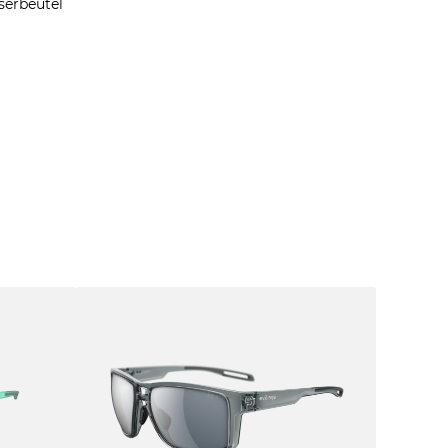
serbeutel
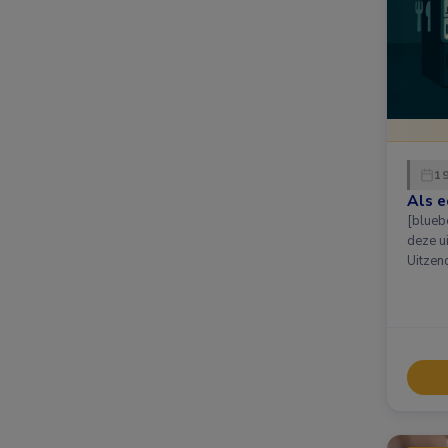
19
Als e
[bluebox] Op 19 januar
deze u
Uitzen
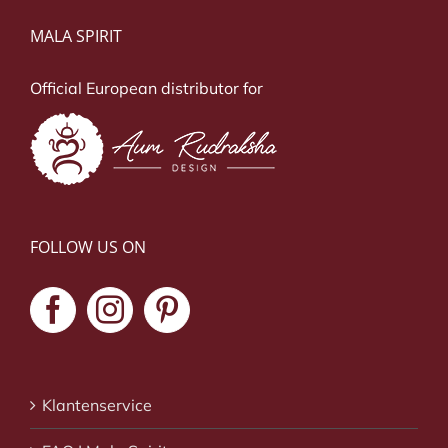
MALA SPIRIT
Official European distributor for
FOLLOW US ON
Klantenservice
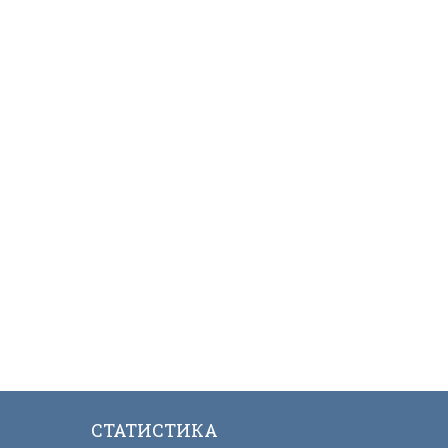
СТАТИСТИКА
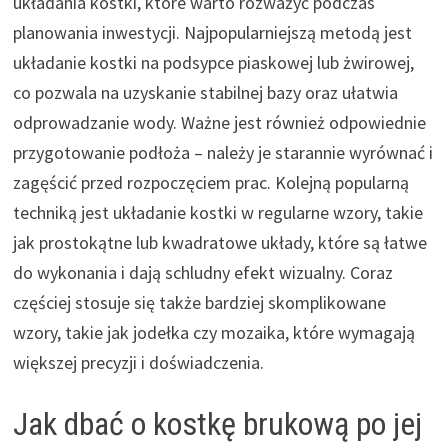
układania kostki, które warto rozważyć podczas
planowania inwestycji. Najpopularniejszą metodą jest
układanie kostki na podsypce piaskowej lub żwirowej,
co pozwala na uzyskanie stabilnej bazy oraz ułatwia
odprowadzanie wody. Ważne jest również odpowiednie
przygotowanie podłoża – należy je starannie wyrównać i
zagęścić przed rozpoczęciem prac. Kolejną popularną
techniką jest układanie kostki w regularne wzory, takie
jak prostokątne lub kwadratowe układy, które są łatwe
do wykonania i dają schludny efekt wizualny. Coraz
częściej stosuje się także bardziej skomplikowane
wzory, takie jak jodełka czy mozaika, które wymagają
większej precyzji i doświadczenia.
Jak dbać o kostkę brukową po jej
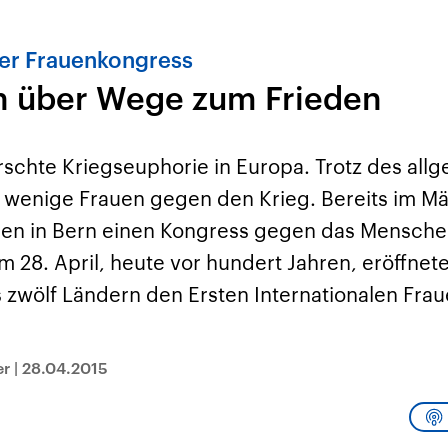
aler Frauenkongress
n über Wege zum Frieden
rschte Kriegseuphorie in Europa. Trotz des all
 wenige Frauen gegen den Krieg. Bereits im Mä
innen in Bern einen Kongress gegen das Mensch
 28. April, heute vor hundert Jahren, eröffnet
s zwölf Ländern den Ersten Internationalen Fra
er
|
28.04.2015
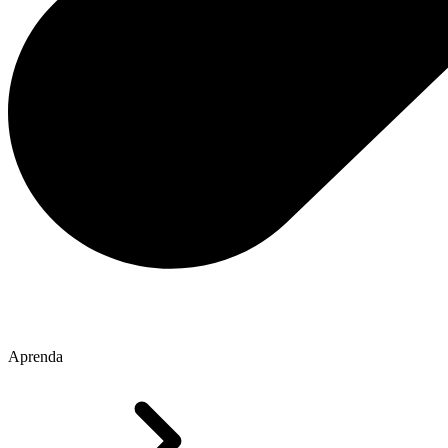
Aprenda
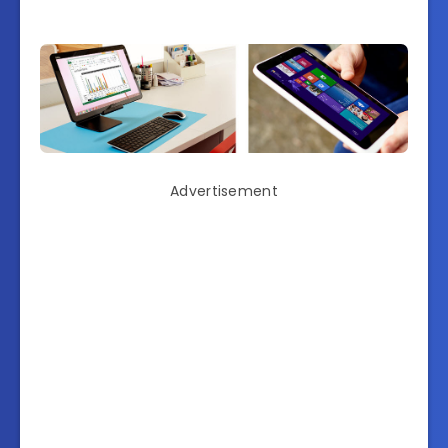
Advertisement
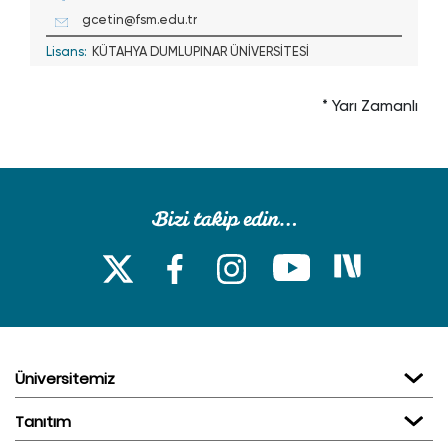
gcetin@fsm.edu.tr
Lisans:
KÜTAHYA DUMLUPINAR ÜNİVERSİTESİ
* Yarı Zamanlı
Üniversitemiz
Tanıtım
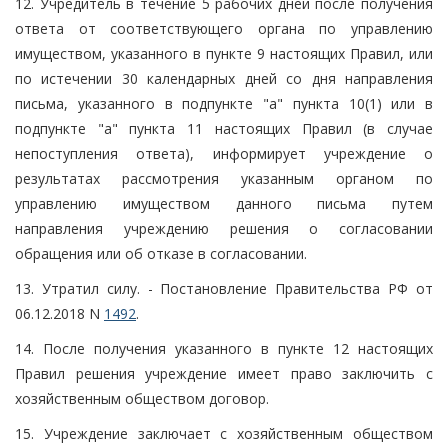
12. Учредитель в течение 5 рабочих дней после получения
ответа от соответствующего органа по управлению
имуществом, указанного в пункте 9 настоящих Правил, или
по истечении 30 календарных дней со дня направления
письма, указанного в подпункте "а" пункта 10(1) или в
подпункте "а" пункта 11 настоящих Правил (в случае
непоступления ответа), информирует учреждение о
результатах рассмотрения указанным органом по
управлению имуществом данного письма путем
направления учреждению решения о согласовании
обращения или об отказе в согласовании.
13. Утратил силу. - Постановление Правительства РФ от
06.12.2018 N
1492
.
14. После получения указанного в пункте 12 настоящих
Правил решения учреждение имеет право заключить с
хозяйственным обществом договор.
15. Учреждение заключает с хозяйственным обществом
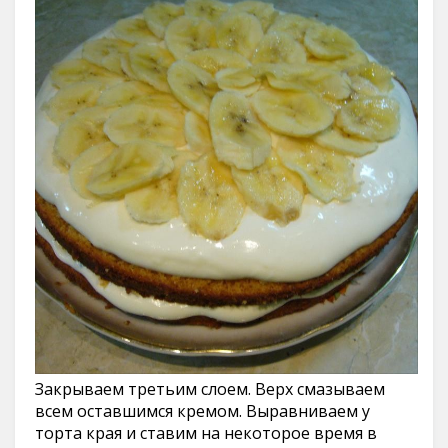
Закрываем третьим слоем. Верх смазываем
всем оставшимся кремом. Выравниваем у
торта края и ставим на некоторое время в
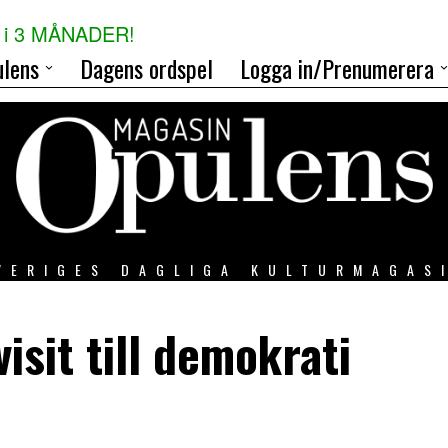
i 3 MÅNADER!
lens
Dagens ordspel
Logga in/Prenumerera
VERIGES DAGLIGA KULTURMAGAS
isit till demokrati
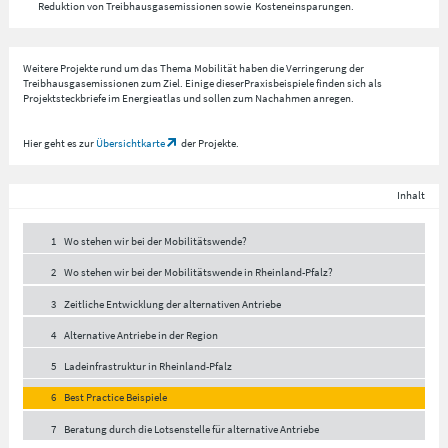
Reduktion von Treibhausgasemissionen sowie Kosteneinsparungen.
Weitere Projekte rund um das Thema Mobilität haben die Verringerung der
Treibhausgasemissionen zum Ziel. Einige dieserPraxisbeispiele finden sich als
Projektsteckbriefe im Energieatlas und sollen zum Nachahmen anregen.
Hier geht es zur
Übersichtkarte
der Projekte.
Inhalt
1
Wo stehen wir bei der Mobilitätswende?
2
Wo stehen wir bei der Mobilitätswende in Rheinland-Pfalz?
3
Zeitliche Entwicklung der alternativen Antriebe
4
Alternative Antriebe in der Region
5
Ladeinfrastruktur in Rheinland-Pfalz
6
Best Practice Beispiele
7
Beratung durch die Lotsenstelle für alternative Antriebe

--

In the records above, everything from the line with "wenige Frauen gegen den Krieg. Bereits im Mä" down to the line with "письма, указанного в" must be duplicated exactly, both lines kept. Leave no pictures in.

_Result for this exercise:_
 wenige Frauen gegen den Krieg. Bereits im Mä
innen in Bern einen Kongress gegen das Mensch
 28. April, heute vor hundert Jahren, eröffnet
s zwölf Ländern den Ersten Internationalen Fra
er
|
28.04.2015
Aprenda
Advertisement
gcetin@fsm.edu.tr
Lisans:
KÜTAHYA DUMLUPINAR ÜNİVERSİTESİ
* Yarı Zamanlı
Üniversitemiz
Tanıtım
12. Учредитель в течение 5 рабочих дней после получения
ответа от соответствующего органа по управлению
имуществом, указанного в пункте 9 настоящих Правил, или
по истечении 30 календарных дней со дня направления
письма, указанного в подпункте "а" пункта 10(1) или в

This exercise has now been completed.